Copyright © 2007 Dorling Kindersley
People work together to grow things, extract raw materials from the Earth, manufacture objects that are sold to CONSUMERS, and help to organize our lives through services like banking. The PRODUCTION and distribution of all these things make up the economy.
In an economy, there are people who supply goods and services at a cost, and people who demand those goods and services and pay for them. The laws of supply and demand set prices. If there is a lot of demand, the prices increase. If the supply of goods is high, the prices go down. If the price drops too low, the manufacturers may reduce the supply.
In economics, the market is a place, or a network, where buyers and sellers exchange goods and services for money. All activity in the market depends on the supply of, and demand for, these goods and services.
In traditional economies, people produce the goods they need on a small scale, and sell the surplus (what they do not need) at local trading centers, or markets. In command economies, all economic activity is controlled by the government rather than private companies or market forces.

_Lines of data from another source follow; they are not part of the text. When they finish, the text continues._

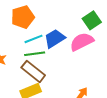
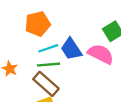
blue trapezoid: (55, 38) -> (71, 49), turned -95
pink semicircle: (82, 42) -> (101, 54), turned 50

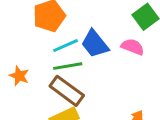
pink semicircle: (101, 54) -> (133, 47), size x0.7

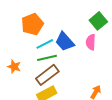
pink semicircle: (133, 47) -> (91, 42), turned -105
brown rectangle: (67, 91) -> (47, 75), turned -70

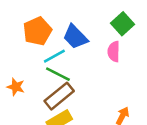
blue trapezoid: (65, 42) -> (75, 37), moved
green line: (47, 58) -> (58, 74), turned 42

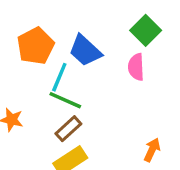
cyan line: (54, 56) -> (59, 77), turned -35
brown rectangle: (59, 96) -> (68, 129), size x0.7

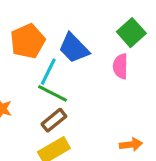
orange arrow: (152, 150) -> (131, 145), turned 55

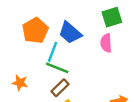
green square: (131, 33) -> (112, 17), turned 30

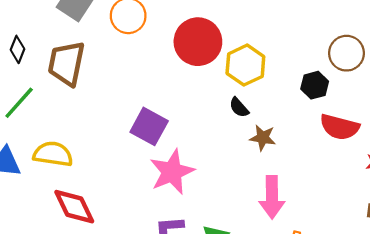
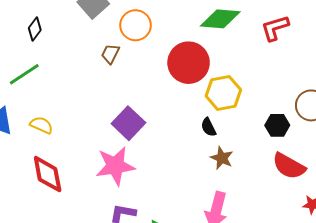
brown trapezoid: (66, 63) -> (110, 54), moved, size x0.5
yellow semicircle: (53, 154) -> (41, 125), size x0.7
pink star: (172, 172) -> (115, 166), moved

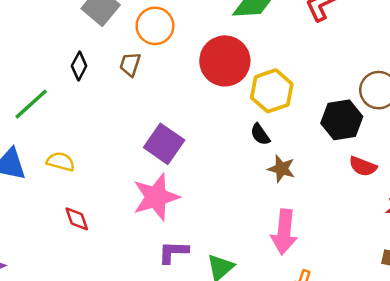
black diamond: (35, 29) -> (79, 66), moved
black hexagon: (277, 125) -> (342, 120), size x1.4
red semicircle: (289, 166) -> (363, 166), size x0.7
red diamond: (48, 174) -> (77, 219), size x0.6

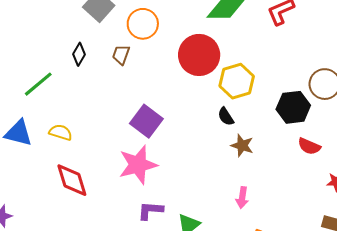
red diamond: (77, 219) -> (72, 180), size x1.6
pink arrow: (284, 232) -> (242, 198), size x0.6

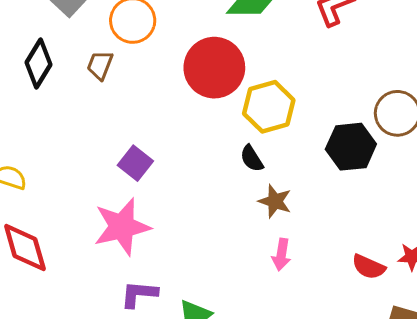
black diamond: (79, 54) -> (38, 63), size x1.4
purple square: (146, 121) -> (135, 163), size x0.7
red semicircle: (309, 146) -> (369, 267), moved
pink arrow: (242, 198) -> (281, 255), moved

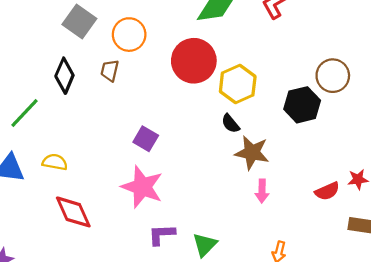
brown star: (275, 201) -> (252, 153), size x1.4
pink star: (122, 227) -> (142, 187), turned -30
red semicircle: (369, 267) -> (327, 191), turned -40

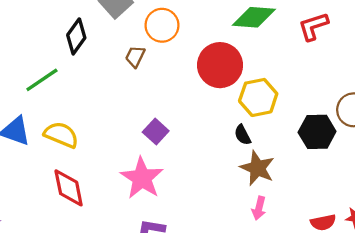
black diamond: (64, 76) -> (76, 36), moved
yellow semicircle: (55, 162) -> (61, 135), size x1.4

In a mixed economy, some industries are privately owned by companies and others, such as public transportation, are publicly owned and run by the government.
Domestic work, such as housework, is not considered part of the economy, unless someone is paid to do it. The portion of a nation’s income that is (illegally) not declared for tax is called the black economy.
Production involves the use of Earth’s raw materials and human labor to make useful things. Every society uses its land, people, skills, and tools to make products, from gasoline to stainless steel and running shoes. In modern economies, companies aim to maximize profits by keeping their production costs down and their sales up.
An economy grows when its production increases in quantity. Growth in the economy can lead to more jobs and more income for consumers to spend. It also frees resources for other uses, such as science, the arts, or sports. However, economic growth can also create difficulties, such as environmental problems and the gap between rich and poor.
Someone who buys goods and services is called a consumer. Most people are consumers, because they need to buy basic goods, such as food, shelter, and clothing, in order to live. Producers need to predict what consumers want, so that they can make goods that will sell.
Consumers need a way to pay for goods before they can decide which goods to buy. Their buying power comes from income (wages earned by working) or investment (profits made from owning stocks or property). A wide choice of products gives consumers some power over producers, since a company will go out of business if consumers do not buy its product.
Consumer goods are products manufactured to satisfy personal needs. Goods that are required for the production of other goods and services, such as paper or coal, are known as producer or capital goods. Consumer goods can include anything from clothing and CDs to children’s toys and Coca-Cola™. Demand for consumer goods is often created by advertising and by technological changes.